Scan the entries and copy each line where the word "document" is present.

*** SUPPLIED RECORDS Section Begins ***

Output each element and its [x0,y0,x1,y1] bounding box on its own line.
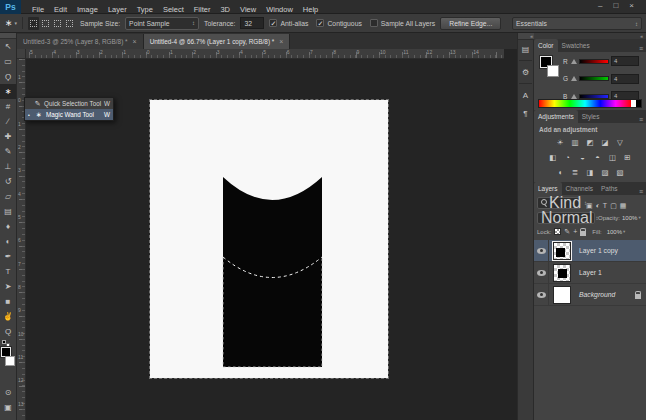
paragraph-panel-button[interactable]: ¶ [519,107,532,120]
menu-layer[interactable]: Layer [103,5,132,14]
panel-tab-styles[interactable]: Styles [578,110,604,123]
layer-name[interactable]: Background [579,291,630,298]
checkbox-box[interactable] [370,19,378,27]
menu-file[interactable]: File [27,5,49,14]
menu-edit[interactable]: Edit [49,5,72,14]
eye-icon[interactable] [537,248,546,254]
panel-tab-adjustments[interactable]: Adjustments [534,110,578,123]
workspace-switcher[interactable]: Essentials ↕ [512,17,642,30]
color-balance-icon[interactable]: ◔ [562,152,573,162]
menu-type[interactable]: Type [132,5,158,14]
flyout-item-magic-wand-tool[interactable]: •∗Magic Wand ToolW [25,109,113,120]
checkbox-anti-alias[interactable]: ✓Anti-alias [269,19,308,27]
filter-type-layers-icon[interactable]: T [603,202,607,209]
filter-adjustment-layers-icon[interactable]: ◐ [596,202,600,209]
posterize-icon[interactable]: ≣ [570,167,581,177]
hue-ramp[interactable] [539,100,631,107]
close-icon[interactable]: × [133,38,137,45]
opacity-value[interactable]: 100% ▾ [622,215,641,221]
layer-name[interactable]: Layer 1 [579,269,630,276]
layer-row[interactable]: Background [534,284,646,306]
refine-edge-button[interactable]: Refine Edge... [440,17,501,30]
horizontal-ruler[interactable]: 5432101234567891011121314 [26,49,504,59]
lock-all-icon[interactable] [580,231,586,236]
healing-brush-tool[interactable]: ✚ [0,129,16,144]
checkbox-box[interactable]: ✓ [269,19,277,27]
type-tool[interactable]: T [0,264,16,279]
history-panel-button[interactable]: ▤ [519,43,532,56]
filter-shape-layers-icon[interactable]: ▢ [610,202,617,209]
channel-mixer-icon[interactable]: ◫ [607,152,618,162]
lock-transparent-pixels-icon[interactable] [554,228,561,235]
magic-wand-tool[interactable]: ∗ [0,84,16,99]
path-selection-tool[interactable]: ➤ [0,279,16,294]
gradient-tool[interactable]: ▤ [0,204,16,219]
layer-name[interactable]: Layer 1 copy [579,247,630,254]
checkbox-contiguous[interactable]: ✓Contiguous [316,19,361,27]
layer-thumbnail[interactable] [553,242,571,260]
zoom-tool[interactable]: Q [0,324,16,339]
menu-select[interactable]: Select [158,5,189,14]
hue-saturation-icon[interactable]: ◧ [547,152,558,162]
active-tool-preset[interactable]: ∗ ▾ [5,18,17,28]
black-and-white-icon[interactable]: ◒ [577,152,588,162]
menu-filter[interactable]: Filter [189,5,216,14]
visibility-cell[interactable] [534,240,549,262]
panel-menu-icon[interactable]: ≡ [639,45,646,52]
threshold-icon[interactable]: ◨ [585,167,596,177]
brush-tool[interactable]: ✎ [0,144,16,159]
lock-position-icon[interactable]: + [573,228,577,235]
eye-icon[interactable] [537,292,546,298]
checkbox-sample-all-layers[interactable]: Sample All Layers [370,19,435,27]
background-color-chip[interactable] [547,65,559,77]
move-tool[interactable]: ↖ [0,39,16,54]
screen-mode[interactable]: ▣ [0,400,16,415]
new-selection-icon[interactable] [28,17,39,30]
subtract-from-selection-icon[interactable] [52,17,63,30]
panel-tab-swatches[interactable]: Swatches [558,39,594,52]
menu-3d[interactable]: 3D [215,5,235,14]
eraser-tool[interactable]: ▱ [0,189,16,204]
lock-image-pixels-icon[interactable]: ✎ [564,228,570,236]
slider-value-field[interactable]: 4 [611,56,639,66]
color-spectrum-bar[interactable] [538,99,642,108]
slider-track[interactable] [579,76,609,81]
curves-icon[interactable]: ◩ [585,137,596,147]
menu-window[interactable]: Window [261,5,298,14]
add-to-selection-icon[interactable] [40,17,51,30]
panel-tab-color[interactable]: Color [534,39,558,52]
lasso-tool[interactable]: Ϙ [0,69,16,84]
visibility-cell[interactable] [534,262,549,284]
panel-menu-icon[interactable]: ≡ [639,188,646,195]
rectangle-tool[interactable]: ■ [0,294,16,309]
filter-smart-objects-icon[interactable]: ▦ [620,202,627,209]
layer-filter-kind-dropdown[interactable]: Kind ↕ [537,197,581,209]
exposure-icon[interactable]: ◪ [600,137,611,147]
tolerance-input[interactable]: 32 [240,17,264,29]
intersect-selection-icon[interactable] [64,17,75,30]
document-canvas[interactable] [150,100,388,378]
clone-stamp-tool[interactable]: ⊥ [0,159,16,174]
properties-panel-button[interactable]: ⚙ [519,66,532,79]
slider-value-field[interactable]: 4 [611,74,639,84]
eyedropper-tool[interactable]: ∕ [0,114,16,129]
window-close-button[interactable]: × [629,1,634,10]
character-panel-button[interactable]: A [519,89,532,102]
hand-tool[interactable]: ✌ [0,309,16,324]
quick-mask-mode[interactable]: ⊙ [0,385,16,400]
crop-tool[interactable]: # [0,99,16,114]
dodge-tool[interactable]: ◐ [0,234,16,249]
slider-track[interactable] [579,59,609,64]
brightness-contrast-icon[interactable]: ☀ [555,137,566,147]
layer-row[interactable]: Layer 1 copy [534,240,646,262]
eye-icon[interactable] [537,270,546,276]
background-color-chip[interactable] [5,356,15,366]
invert-icon[interactable]: ◖ [555,167,566,177]
window-minimize-button[interactable]: – [598,1,602,10]
window-restore-button[interactable]: □ [613,1,618,10]
menu-image[interactable]: Image [72,5,103,14]
close-icon[interactable]: × [279,38,283,45]
photo-filter-icon[interactable]: ◓ [592,152,603,162]
document-tab[interactable]: Untitled-3 @ 25% (Layer 8, RGB/8) *× [17,34,144,49]
document-tab[interactable]: Untitled-4 @ 66.7% (Layer 1 copy, RGB/8)… [144,34,291,49]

*** SUPPLIED RECORDS Section Ends ***

* EXERCISE OUTPUT *
document-canvas[interactable] [150,100,388,378]
document-tab[interactable]: Untitled-3 @ 25% (Layer 8, RGB/8) *× [17,34,144,49]
document-tab[interactable]: Untitled-4 @ 66.7% (Layer 1 copy, RGB/8)… [144,34,291,49]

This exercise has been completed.